Researchers see promising results in study of investigational treatment for Duchenne muscular dystrophy

Three young boys with Duchenne had considerably lower fat infiltration in their muscles

By Jill Pease and Jacky Scott

Using innovative methods to measure changes in muscle, a UF team has shown that after treatment with an investigational gene therapy, three young boys with Duchenne muscular dystrophy had considerably lower fat infiltration in their muscles than boys receiving standard treatment. The findings were published in JAMA Network Open.

Duchenne is a severe form of muscular dystrophy that affects about 1 in 3,500 males born each year in the United States. It causes muscles to progressively weaken and lose the ability to regenerate after an injury, eventually replacing muscle tissue with fat and collagen. Many children with Duchenne muscular dystrophy may require a wheelchair by adolescence, and heart and respiratory systems are affected as the disease advances.

“Seeing the boys’ muscle fat fractions stay so low over the study period is really exciting,” said the study’s lead author Rebecca Willcocks, Ph.D., a research assistant professor in PHHP’s department of physical therapy.

Duchenne muscular dystrophy is caused by a mutation in the gene for dystrophin, a protein essential for muscle growth and health. The therapy under study, known as rAAVrh74.MHCK7.micro-dystrophin, delivers a form of the dystrophin gene directly to the muscles. In study findings from a clinical trial led by researchers at The Ohio State University and Nationwide Children’s Hospital in Columbus, Ohio that were published last year in JAMA Neurology, four boys with Duchenne who received the treatment showed improvement in function over one year, as demonstrated by improved scores on the North Star Ambulatory Assessment, a rating scale used to measure functional motor abilities in ambulant children with Duchenne.

The UF study of three boys between the ages of 4 and 7 who received the gene therapy compared them with age-matched boys with Duchenne receiving standard treatment and provides more information on how the therapy affected their muscles.

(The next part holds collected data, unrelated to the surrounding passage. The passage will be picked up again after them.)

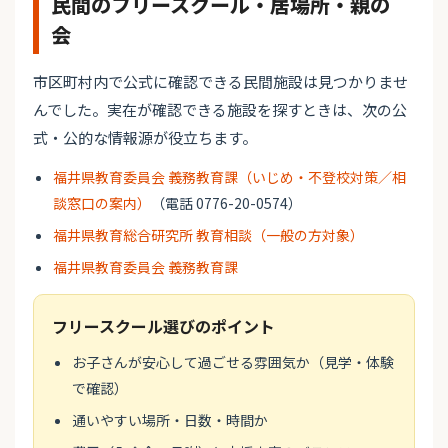
民間のフリースクール・居場所・親の
会
市区町村内で公式に確認できる民間施設は見つかりませ
んでした。実在が確認できる施設を探すときは、次の公
式・公的な情報源が役立ちます。
福井県教育委員会 義務教育課（いじめ・不登校対策／相
談窓口の案内）
（電話 0776-20-0574）
福井県教育総合研究所 教育相談（一般の方対象）
福井県教育委員会 義務教育課
フリースクール選びのポイント
お子さんが安心して過ごせる雰囲気か（見学・体験
で確認）
通いやすい場所・日数・時間か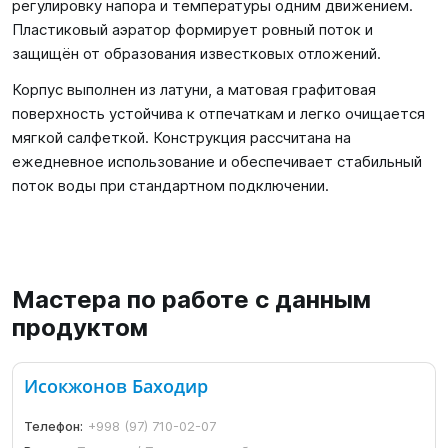
регулировку напора и температуры одним движением.
Пластиковый аэратор формирует ровный поток и
защищён от образования известковых отложений.
Корпус выполнен из латуни, а матовая графитовая
поверхность устойчива к отпечаткам и легко очищается
мягкой салфеткой. Конструкция рассчитана на
ежедневное использование и обеспечивает стабильный
поток воды при стандартном подключении.
Мастера по работе с данным
продуктом
Исокжонов Баходир
Телефон:
+998 (97) 710-02-07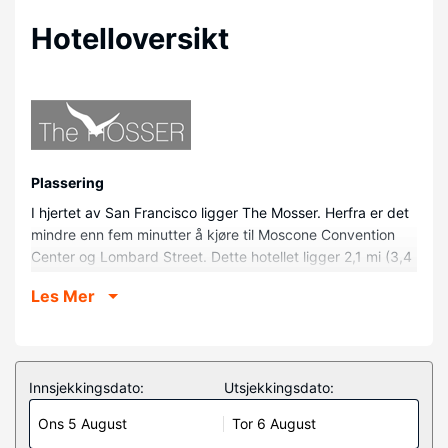
Hotelloversikt
Plassering
I hjertet av San Francisco ligger The Mosser. Herfra er det
mindre enn fem minutter å kjøre til Moscone Convention
Center og Lombard Street. Dette hotellet ligger 2,1 mi (3,4
km) unna Pier 39 og 3,9 mi (6,3 km) unna Golden Gate
Les Mer
Park.
Rom
Føl deg som hjemme i et av de 84 gjesterommene. Du kan
holde deg oppdatert med wi-fi (inkludert) på rommet, og
Innsjekkingsdato:
Utsjekkingsdato:
underholdningen er sikret med kabel-TV. Badene
Ons 5 August
Tor 6 August
inkluderer toalettartikler (inkludert) og hårføner. Rommet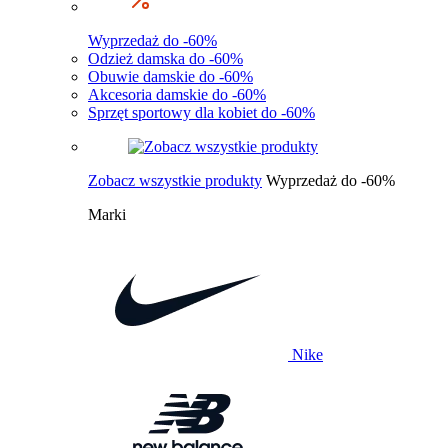
Wyprzedaż do -60%
Odzież damska do -60%
Obuwie damskie do -60%
Akcesoria damskie do -60%
Sprzęt sportowy dla kobiet do -60%
Zobacz wszystkie produkty
Wyprzedaż do -60%
Marki
Nike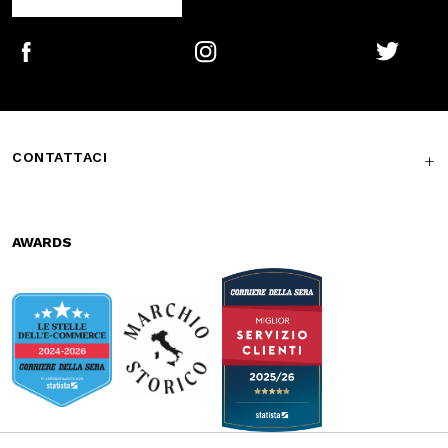
Secure
Fast shipping
payments
Free return in-
Guaranteed
store
support
Subscribe to the newsletter
SUBSCRIBE
Facebook
Instagram
Twitter
CONTATTACI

UF researchers, led by Krista Vandenborne, Ph.D., a distinguished professor and chair of the department of physical therapy and senior author of the new study, have pioneered the use of MRI biomarkers to capture highly accurate and noninvasive measures of muscle changes in children with Duchenne. Using these MRI biomarkers, the UF team can provide rapid feedback on the effects of new Duchenne therapies in clinical trials while generating an objective measure of muscle quality.

“The original clinical trial results showed that these boys improved functionally, but because the boys are so young, it’s hard to tell how much of the motor function gains are due to the gene therapy treatment and how much are due to normal growth and maturation,” Willcocks said. “The MRI biomarker measurements aren’t affected by growth and maturation.”

Vandenborne and her team recently received a $6.25 million grant from the National Institutes of Health to support their continued efforts to develop MRI biomarkers for individuals with Duchenne, and expand the study, known as ImagingDMD, to include people with Becker muscular dystrophy. They plan to develop new MRI biomarkers that are sensitive across a wide range of ages and mobility stages, including in individuals who can no longer walk. Additionally, since the disease also affects the ability to breathe, UF researchers will test MRI measures of respiratory muscle health that can be used in clinical trials targeting participants in more advanced disease stages.

“We are honored that the NIH values the ImagingDMD study, as evidenced by the 15 years of funding, and look forward to continuing to work with the boys and families to help find a cure for this devastating disease,” Vandenborne said. “Expansion of the ImagingDMD study will greatly benefit the DMD community as a whole, as ImagingDMD natural history data are shared with academic colleagues and industry partners across the country to help design new trials and pursue novel therapeutic strategies.”